Problem details: Pictures in the data should be dropped; transcribe exactly the lines from the one that has "g dancing as" through the one that has "with muscular dystrophy, ALS".

Exercise input:
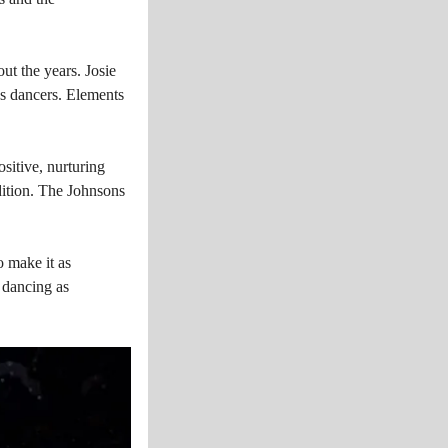
t the years. Josie
es dancers. Elements
sitive, nurturing
dition. The Johnsons
o make it as
g dancing as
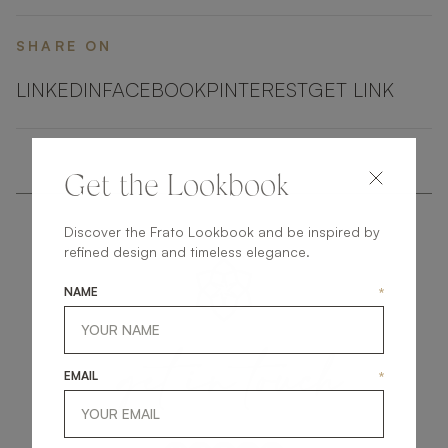
SHARE ON
LINKEDIN
FACEBOOK
PINTEREST
GET LINK
Get the Lookbook
Discover the Frato Lookbook and be inspired by
refined design and timeless elegance.
NAME
*
get
in
touch
EMAIL
*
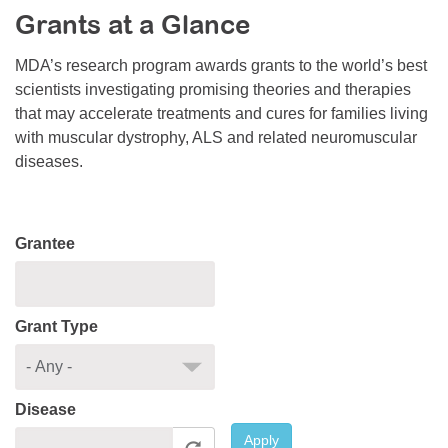
Grants at a Glance
Resource Center
College Scholarship Program
MDA’s research program awards grants to the world’s best
scientists investigating promising theories and therapies
Gene Therapy Support Network
that may accelerate treatments and cures for families living
MDA Connect Video Appointments
with muscular dystrophy, ALS and related neuromuscular
diseases.
Mentorship Program
Grantee
Grant Type
Disease
Apply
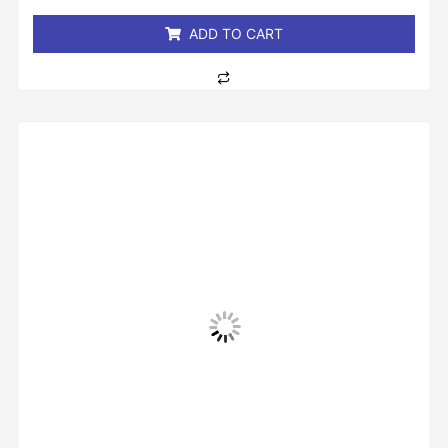
5
ADD TO CART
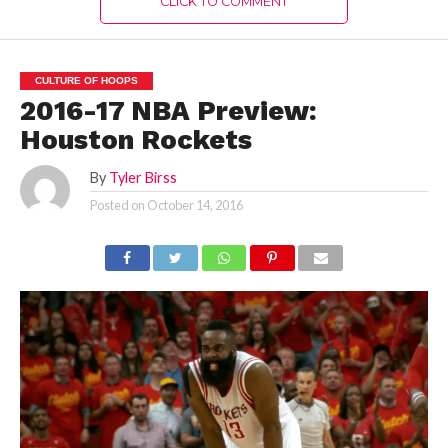
CLICK TO COMMENT
CULTURE OF HOOPS
2016-17 NBA Preview:
Houston Rockets
By
Tyler Birss
Posted on
October 14, 2016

Task solution:
g dancing as
SHARE ON
LINKEDIN
FACEBOOK
PINTEREST
GET LINK
Get the Lookbook
Discover the Frato Lookbook and be inspired by
refined design and timeless elegance.
NAME
*
get
in
touch
EMAIL
*
Grants at a Glance
Resource Center
College Scholarship Program
MDA’s research program awards grants to the world’s best
scientists investigating promising theories and therapies
Gene Therapy Support Network
that may accelerate treatments and cures for families living
MDA Connect Video Appointments
with muscular dystrophy, ALS and related neuromuscular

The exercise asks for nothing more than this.